Stargazing and the Night Skies
By Annie St. Francis
Stargazing in the country. Among the greatest privileges and pleasures of country living is looking up into the Heavens, and seeing the many stars of a majestic dark sky. How many stars can you see in dark night of the countryside? Sky and Telescope tells us the number is about 4,500 on a clear night. By contrast, in the suburbs, the number is closer to 450. In a metropolitan city such as Chicago or Boston, they tell us the number of stars that can usually be seen is just 35. Wow.

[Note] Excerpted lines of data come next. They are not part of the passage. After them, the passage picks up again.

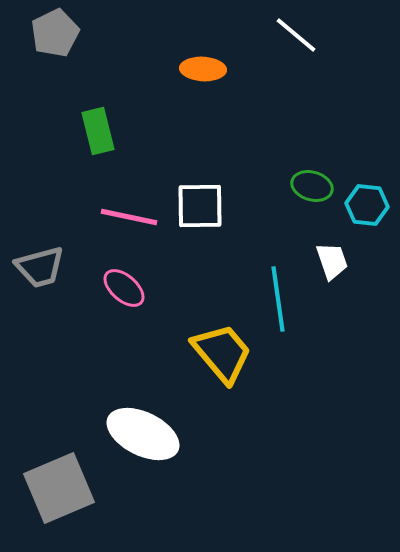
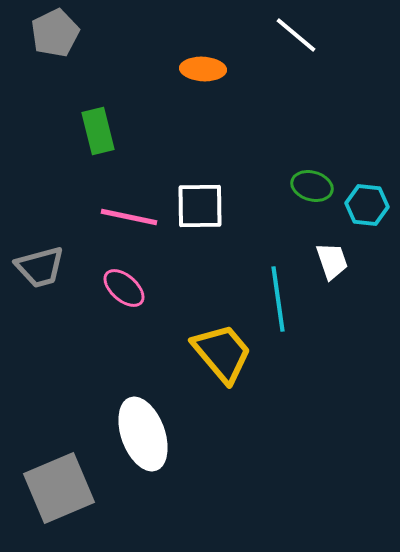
white ellipse: rotated 44 degrees clockwise
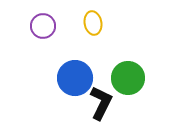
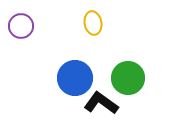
purple circle: moved 22 px left
black L-shape: rotated 80 degrees counterclockwise
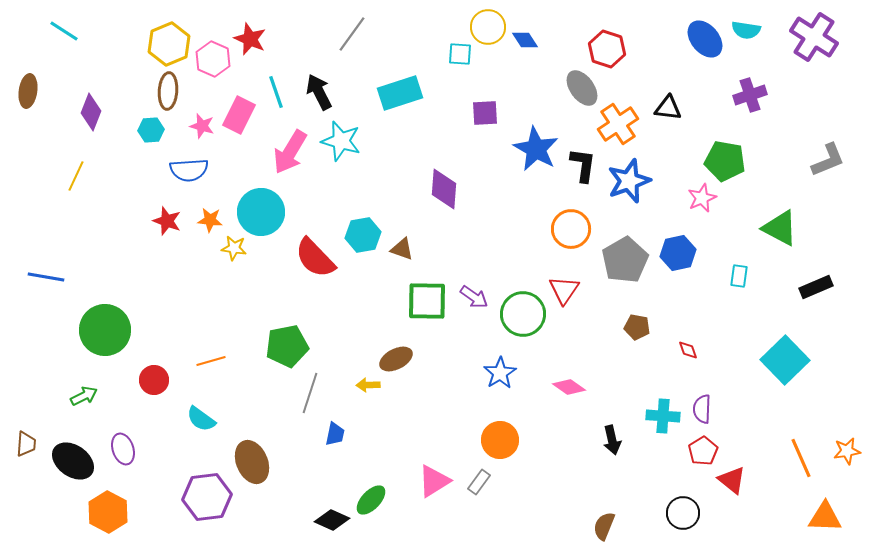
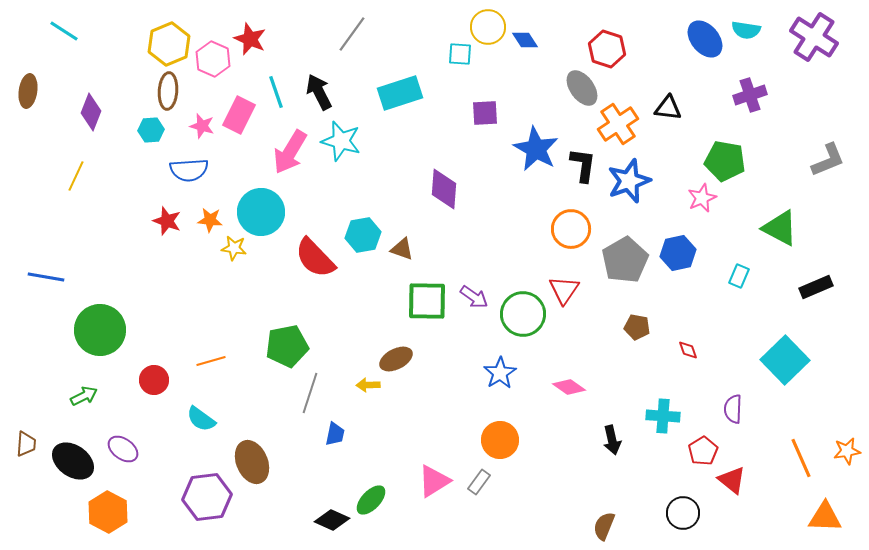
cyan rectangle at (739, 276): rotated 15 degrees clockwise
green circle at (105, 330): moved 5 px left
purple semicircle at (702, 409): moved 31 px right
purple ellipse at (123, 449): rotated 36 degrees counterclockwise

Seeing the sky filled with stars is a wondrous experience for people of all ages, and an opportunity not only to enjoy the beauty of a starlit night, but also to learn about the amazing universe we call home. From the history of astronomical discovery to the great debates of the present, and emerging ideas about our cosmological journey into the future, we hope you’ll find that the books we’ve included below help build upon the inquiries of budding curiosity.
By Edward Brooke-Hitching
The Sky Atlas unveils some of the most beautiful maps and charts ever created during humankind’s quest to map the skies above us. This richly illustrated treasury showcases the finest examples of celestial cartography–a glorious art often overlooked by modern map books–as well as medieval manuscripts, masterpiece paintings, ancient star catalogs, antique instruments, and other curiosities. This is the sky as it has never been presented before: the realm of stars and planets, but also of gods, devils, weather wizards, flying sailors, ancient aliens, mythological animals, and rampaging spirits. Packed with celestial maps, illustrations, and stories of places, people, and creatures that different cultures throughout history have observed or imagined in the heavens. Readers are taken on a tour of star-obsessed cultures around the world, learning about Tibetan sky burials, star-covered Inuit dancing coats, Mongolian astral prophets and Sir William Herschel’s 1781 discovery of Uranus, the first planet to be found since antiquity. A gorgeous book that delights stargazers and map lovers alike.
By Guilherme De Almeida
Once the Sun has gone down, on clear nights without moonlight, the sky is inhabited by thousands of lumi- nous dots of various colors and levels of brightness. The spectacle offered by a starry sky is both grand and sublime, especially in less urban areas. In places where night illumination and air pollution are that much more intense, it is well known that we are unable to see as many stars as in a rural region. Nevertheless, this need not be overstated: on the out- skirts of cities, or even in the cities themselves,provided you choose the more favorable areas, it is still possible to see many stars. Navigating the Night Sky is aimed at anyone who marvels at the night sky and who wishes to learn to recognize constellations and identify the brightest stars by name. It is essentially a practical book, which accompanies the reader on their celestial explorations, guiding their way around the stars. Prior knowledge is not required in order to use the book. Anyone can enjoy it, from the youngest student to the interested adult.
By Elena Percivaldi
Travel across the celestial skies courtesy of the most stunning star atlases ever created during three centuries of mapmaking. Featuring splendid illustrations of the most famous, rare, and impressive star atlases ever realized from the sixteenth to the nineteenth centuries, this gorgeous book leads you on a journey through the constellations. Find out about the work of history’s great astronomers, their sometimes-fantastic interpretations of extraterrestrial phenomena, and how our knowledge of the universe evolved. Merging art and scientific knowledge, Celestial Atlas gives us a fascinating glimpse into the past.
By Jay M. Pasachoff
The Peterson First Guide to Astronomy provides an introduction to astronomy for beginners, featuring photographs taken from the MESSENGER spacecraft and predictions for meteor showers, comets, and eclipses. The book encourages readers to go out into the field, using the maps that show the positions of the stars throughout the year as a guide. This edition maintains the easy-to-use condensed format of the original, and makes it easy to proceed to the full-fledged Peterson Field Guide to Stars and Planets for more in-depth information.